▸ **AIM OF THE TASK**
Below are records with pictures; copy word for word only the lines between the line with "Obtener más" and the line with "Обзор текущих скидок на косметические бренды", inclusive, and drop the pictures.

[Opening RECORDS SUPPLIED section]

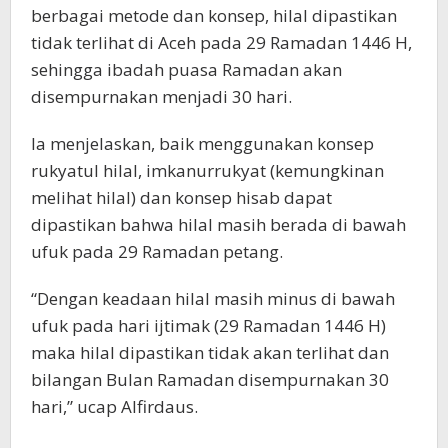
berbagai metode dan konsep, hilal dipastikan
tidak terlihat di Aceh pada 29 Ramadan 1446 H,
sehingga ibadah puasa Ramadan akan
disempurnakan menjadi 30 hari.
Ia menjelaskan, baik menggunakan konsep
rukyatul hilal, imkanurrukyat (kemungkinan
melihat hilal) dan konsep hisab dapat
dipastikan bahwa hilal masih berada di bawah
ufuk pada 29 Ramadan petang.
“Dengan keadaan hilal masih minus di bawah
ufuk pada hari ijtimak (29 Ramadan 1446 H)
maka hilal dipastikan tidak akan terlihat dan
bilangan Bulan Ramadan disempurnakan 30
hari,” ucap Alfirdaus.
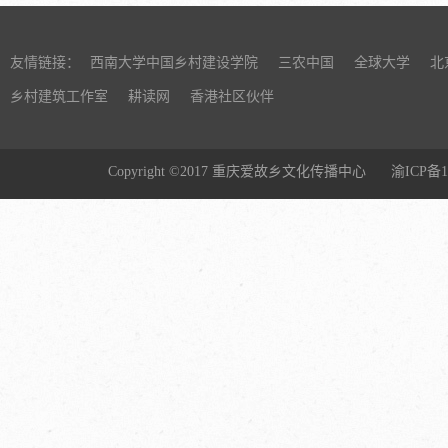
友情链接：
西南大学中国乡村建设学院
三农中国
全球大学
北
乡村建筑工作室
耕读网
香港社区伙伴
Copyright ©2017 重庆爱故乡文化传播中心
渝ICP备1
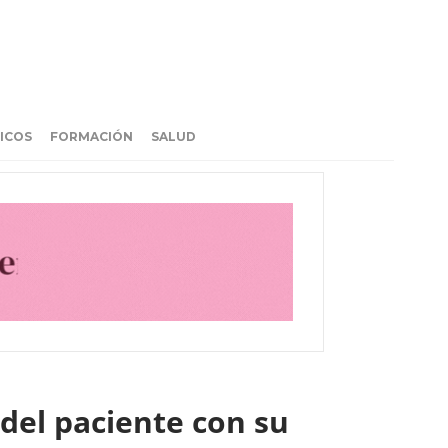
ICOS
FORMACIÓN
SALUD
 del paciente con su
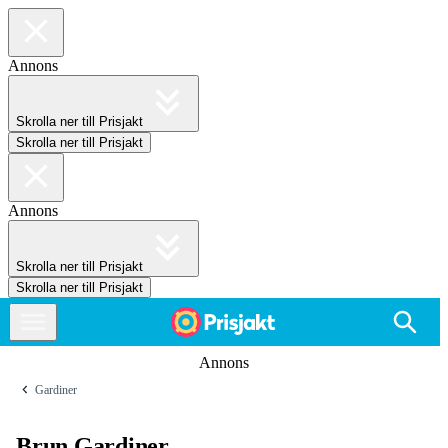
Annons
Skrolla ner till Prisjakt
Skrolla ner till Prisjakt
Annons
Skrolla ner till Prisjakt
Skrolla ner till Prisjakt
Annons
Gardiner
Brun Gardiner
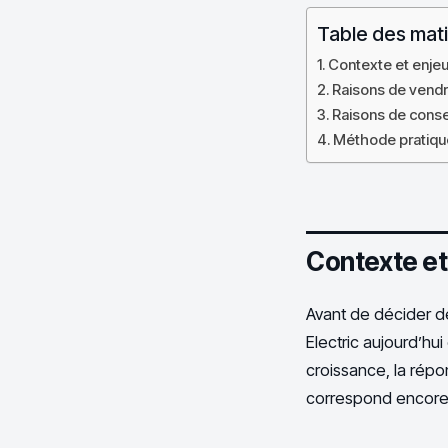
Table des mat
Contexte et enjeu
Raisons de vendre
Raisons de conse
Méthode pratique
Contexte et
Avant de décider d
Electric aujourd’hu
croissance, la répons
correspond encore 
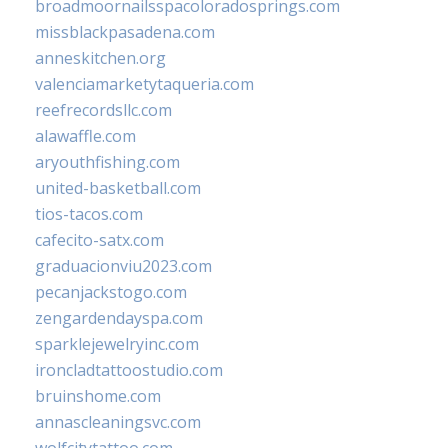
broadmoornailsspacoloradosprings.com
missblackpasadena.com
anneskitchen.org
valenciamarketytaqueria.com
reefrecordsllc.com
alawaffle.com
aryouthfishing.com
united-basketball.com
tios-tacos.com
cafecito-satx.com
graduacionviu2023.com
pecanjackstogo.com
zengardendayspa.com
sparklejewelryinc.com
ironcladtattoostudio.com
bruinshome.com
annascleaningsvc.com
wolfcitytattoo.com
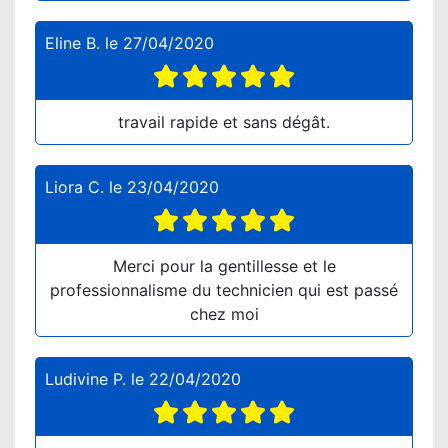
Eline B.
le
27/04/2020
travail rapide et sans dégât.
Liora C.
le
23/04/2020
Merci pour la gentillesse et le
professionnalisme du technicien qui est passé
chez moi
Ludivine P.
le
22/04/2020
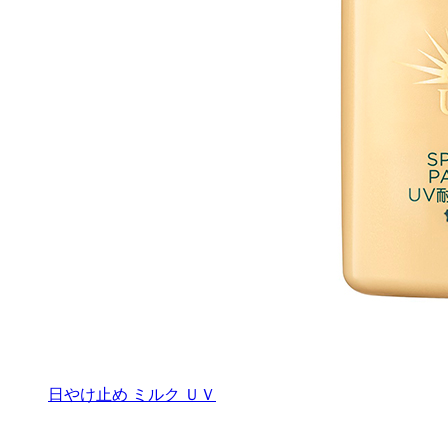
日やけ止め ミルク ＵＶ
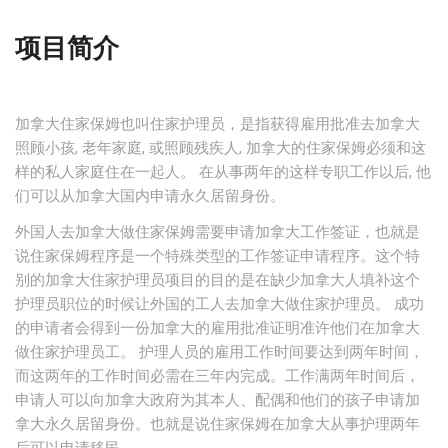
项目简介
加拿大住家保姆也叫住家护理员，是指获得雇用批准去加拿大
照顾小孩, 老年家庭, 或照顾残疾人, 加拿大的住家保姆必须和这
样的私人家庭住在一起人。 在从事两年的这样专职工作以后, 他
们可以从加拿大国内申请永久居留身份。
外国人去加拿大做住家保姆需要申请加拿大工作签证，也就是
说住家保姆程序是一个特殊类型的工作签证申请程序。这个特
别的加拿大住家护理员项目的目的是在缺少加拿大人填补这个
护理员职位的时候让外国的工人去加拿大做住家护理员。 成功
的申请者会得到一份加拿大的雇用批准证明准许他们在加拿大
做住家护理员工。 护理人员的雇用工作时间要达到两年时间，
而这两年的工作时间必需在三年内完成。工作满两年时间后，
申请人可以向加拿大政府为其本人、配偶和他们的孩子申请加
拿大永久居留身份。也就是说住家保姆在加拿大从事护理两年
后可以申请移民。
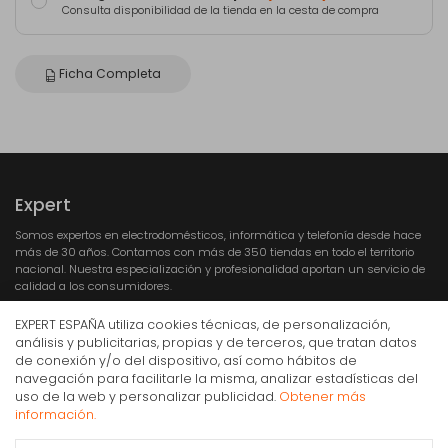
Consulta disponibilidad de la tienda en la cesta de compra
Ficha Completa
Expert
Somos expertos en electrodomésticos, informática y telefonía desde hace
más de 30 años. Contamos con más de 350 tiendas en todo el territorio
nacional. Nuestra especialización y profesionalidad aportan un servicio de
calidad a los consumidores.
EXPERT ESPAÑA utiliza cookies técnicas, de personalización,
análisis y publicitarias, propias y de terceros, que tratan datos
de conexión y/o del dispositivo, así como hábitos de
navegación para facilitarle la misma, analizar estadísticas del
Aspirador sin bolsa Rowenta Green Force Cyclonic
uso de la web y personalizar publicidad.
Obtener más
Max RO7B11
Compra Online
información.
155€
IVA Inc.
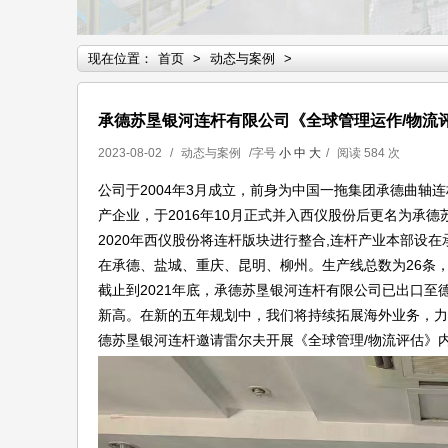
现在位置：
首页
>
动态与案例
>
承德苏垦银河连杆有限公司《全球管理运作/物流
2023-08-02
/
动态与案例
/字号
小
中
大
/
阅读
584 次
公司于2004年3月成立，前身为中国一拖集团承德曲轴
产企业，于2016年10月正式并入西仪股份后更名为承
2020年西仪股份将连杆版块进行整合,连杆产业本部设在
在承德、盐城、重庆、昆明、柳州。生产线总数为26条，
截止到2021年底，承德苏垦银河连杆有限公司已出口至
新高。在新的五年规划中，我们将持续拓展海外业务，力争
德苏垦银河连杆邀请雷尔夫开展《全球管理/物流评估》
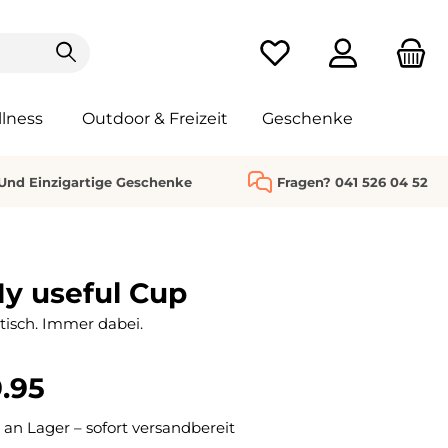
Du hast 0 Produkte au
lness
Outdoor & Freizeit
Geschenke
 Und Einzigartige Geschenke
Fragen? 041 526 04 52
y useful Cup
ktisch. Immer dabei.
.95
 an Lager – sofort versandbereit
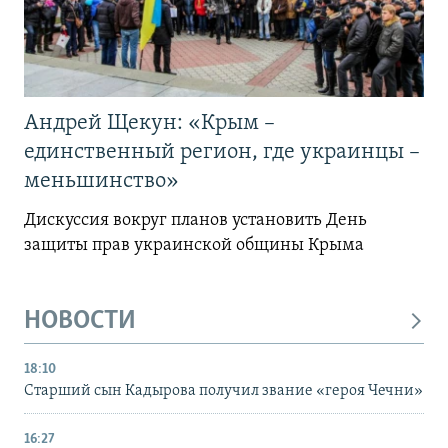
Андрей Щекун: «Крым –
единственный регион, где украинцы –
меньшинство»
Дискуссия вокруг планов установить День
защиты прав украинской общины Крыма
НОВОСТИ
18:10
Старший сын Кадырова получил звание «героя Чечни»
16:27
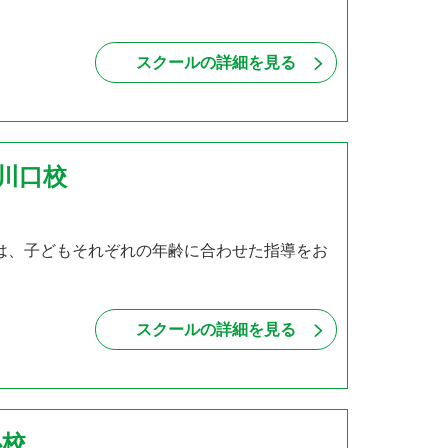
スクールの詳細を見る
 川口校
では、子どもそれぞれの年齢に合わせた指導をお
スクールの詳細を見る
心校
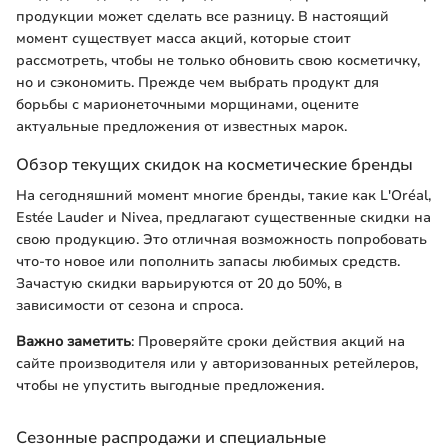
продукции может сделать все разницу. В настоящий
момент существует масса акций, которые стоит
рассмотреть, чтобы не только обновить свою косметичку,
но и сэкономить. Прежде чем выбрать продукт для
борьбы с марионеточными морщинами, оцените
актуальные предложения от известных марок.
Обзор текущих скидок на косметические бренды
На сегодняшний момент многие бренды, такие как L'Oréal,
Estée Lauder и Nivea, предлагают существенные скидки на
свою продукцию. Это отличная возможность попробовать
что-то новое или пополнить запасы любимых средств.
Зачастую скидки варьируются от 20 до 50%, в
зависимости от сезона и спроса.
Важно заметить
: Проверяйте сроки действия акций на
сайте производителя или у авторизованных ретейлеров,
чтобы не упустить выгодные предложения.
Сезонные распродажи и специальные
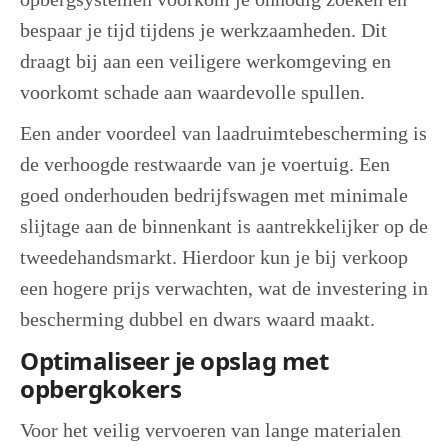
bespaar je tijd tijdens je werkzaamheden. Dit
draagt bij aan een veiligere werkomgeving en
voorkomt schade aan waardevolle spullen.
Een ander voordeel van laadruimtebescherming is
de verhoogde restwaarde van je voertuig. Een
goed onderhouden bedrijfswagen met minimale
slijtage aan de binnenkant is aantrekkelijker op de
tweedehandsmarkt. Hierdoor kun je bij verkoop
een hogere prijs verwachten, wat de investering in
bescherming dubbel en dwars waard maakt.
Optimaliseer je opslag met
opbergkokers
Voor het veilig vervoeren van lange materialen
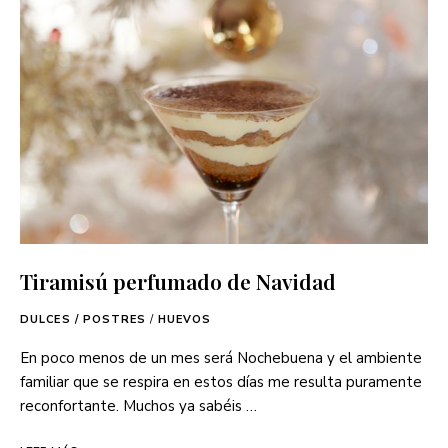
Tiramisú perfumado de Navidad
DULCES / POSTRES
/
HUEVOS
En poco menos de un mes será Nochebuena y el ambiente
familiar que se respira en estos días me resulta puramente
reconfortante. Muchos ya sabéis …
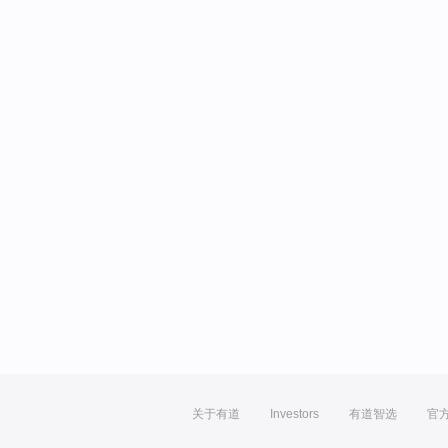
关于有道
Investors
有道智选
官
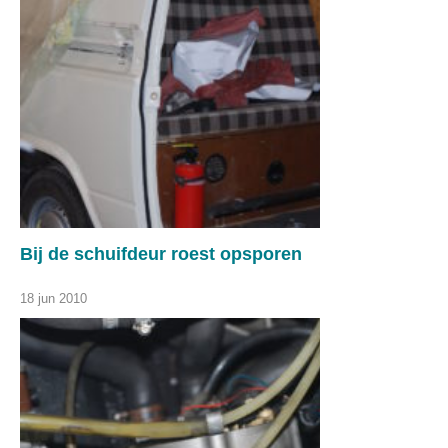
Bij de schuifdeur roest opsporen
18 jun 2010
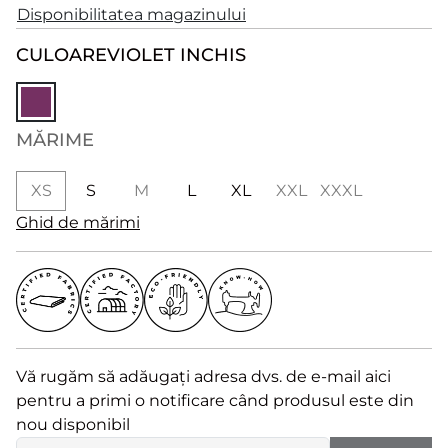
Disponibilitatea magazinului
CULOARE
VIOLET INCHIS
MĂRIME
XS
S
M
L
XL
XXL
XXXL
Ghid de mărimi
Vă rugăm să adăugați adresa dvs. de e-mail aici
pentru a primi o notificare când produsul este din
nou disponibil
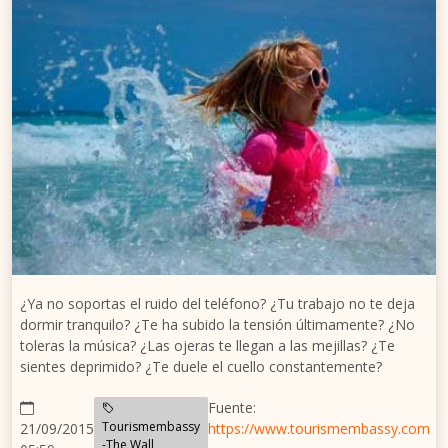
¿Ya no soportas el ruido del teléfono? ¿Tu trabajo no te deja
dormir tranquilo? ¿Te ha subido la tensión últimamente? ¿No
toleras la música? ¿Las ojeras te llegan a las mejillas? ¿Te
sientes deprimido? ¿Te duele el cuello constantemente?
Fuente:
Tourismembassy
21/09/2015
https://www.tourismembassy.com
-The Wall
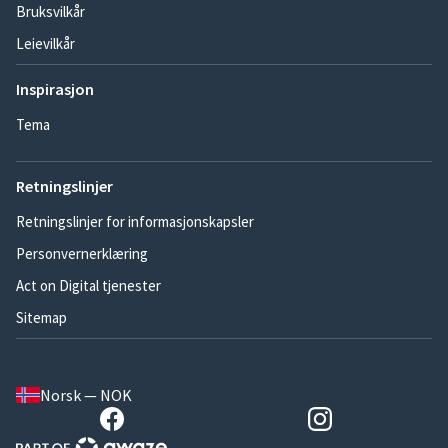
Bruksvilkår
Leievilkår
Inspirasjon
Tema
Retningslinjer
Retningslinjer for informasjonskapsler
Personvernerklæring
Act on Digital tjenester
Sitemap
Norsk — NOK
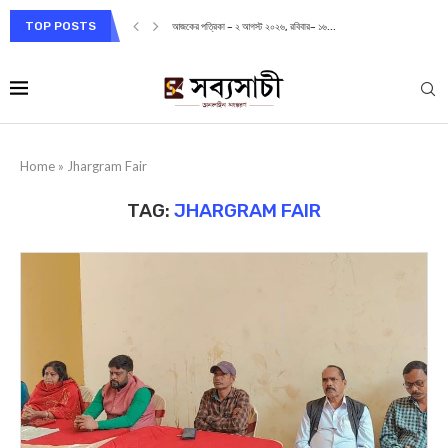
TOP POSTS
আজকের পত্রিকা – ২ আগস্ট ২০২৬, রবিবার– ১৬...
Home
»
Jhargram Fair
TAG:
JHARGRAM FAIR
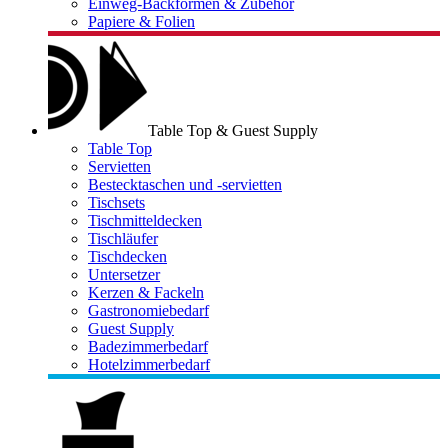
Einweg-Backformen & Zubehör
Papiere & Folien
Table Top & Guest Supply
Table Top
Servietten
Bestecktaschen und -servietten
Tischsets
Tischmitteldecken
Tischläufer
Tischdecken
Untersetzer
Kerzen & Fackeln
Gastronomiebedarf
Guest Supply
Badezimmerbedarf
Hotelzimmerbedarf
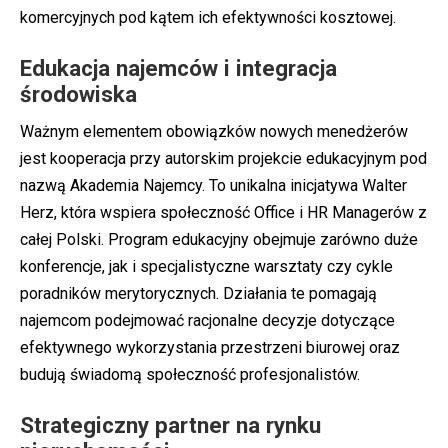
komercyjnych pod kątem ich efektywności kosztowej.
Edukacja najemców i integracja
środowiska
Ważnym elementem obowiązków nowych menedżerów
jest kooperacja przy autorskim projekcie edukacyjnym pod
nazwą Akademia Najemcy. To unikalna inicjatywa Walter
Herz, która wspiera społeczność Office i HR Managerów z
całej Polski. Program edukacyjny obejmuje zarówno duże
konferencje, jak i specjalistyczne warsztaty czy cykle
poradników merytorycznych. Działania te pomagają
najemcom podejmować racjonalne decyzje dotyczące
efektywnego wykorzystania przestrzeni biurowej oraz
budują świadomą społeczność profesjonalistów.
Strategiczny partner na rynku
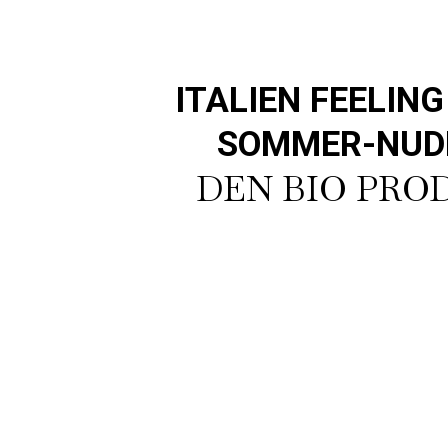
ITALIEN FEELIN
SOMMER-NUD
DEN BIO PRO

[Closing RECORDS SUPPLIED section]

▸ **RESULT BELOW**
Obtener más
Max RO7B11
Compra Online
información.
155€
IVA Inc.
现在位置：
首页
>
动态与案例
>
承德苏垦银河连杆有限公司《全球管理运作/物流
2023-08-02
/
动态与案例
/字号
小
中
大
/
阅读
584 次
公司于2004年3月成立，前身为中国一拖集团承德曲轴
产企业，于2016年10月正式并入西仪股份后更名为承
2020年西仪股份将连杆版块进行整合,连杆产业本部设在
在承德、盐城、重庆、昆明、柳州。生产线总数为26条，
截止到2021年底，承德苏垦银河连杆有限公司已出口至
新高。在新的五年规划中，我们将持续拓展海外业务，力争
德苏垦银河连杆邀请雷尔夫开展《全球管理/物流评估》
Du hast 0 Produkte au
lness
Outdoor & Freizeit
Geschenke
 Und Einzigartige Geschenke
Fragen? 041 526 04 52
y useful Cup
ktisch. Immer dabei.
.95
 an Lager – sofort versandbereit
Андрей Щекун: «Крым –
единственный регион, где украинцы –
меньшинство»
Дискуссия вокруг планов установить День
защиты прав украинской общины Крыма
НОВОСТИ
18:10
Старший сын Кадырова получил звание «героя Чечни»
16:27
スクールの詳細を見る
 川口校
では、子どもそれぞれの年齢に合わせた指導をお
スクールの詳細を見る
心校
продукции может сделать все разницу. В настоящий
момент существует масса акций, которые стоит
рассмотреть, чтобы не только обновить свою косметичку,
но и сэкономить. Прежде чем выбрать продукт для
борьбы с марионеточными морщинами, оцените
актуальные предложения от известных марок.
Обзор текущих скидок на косметические бренды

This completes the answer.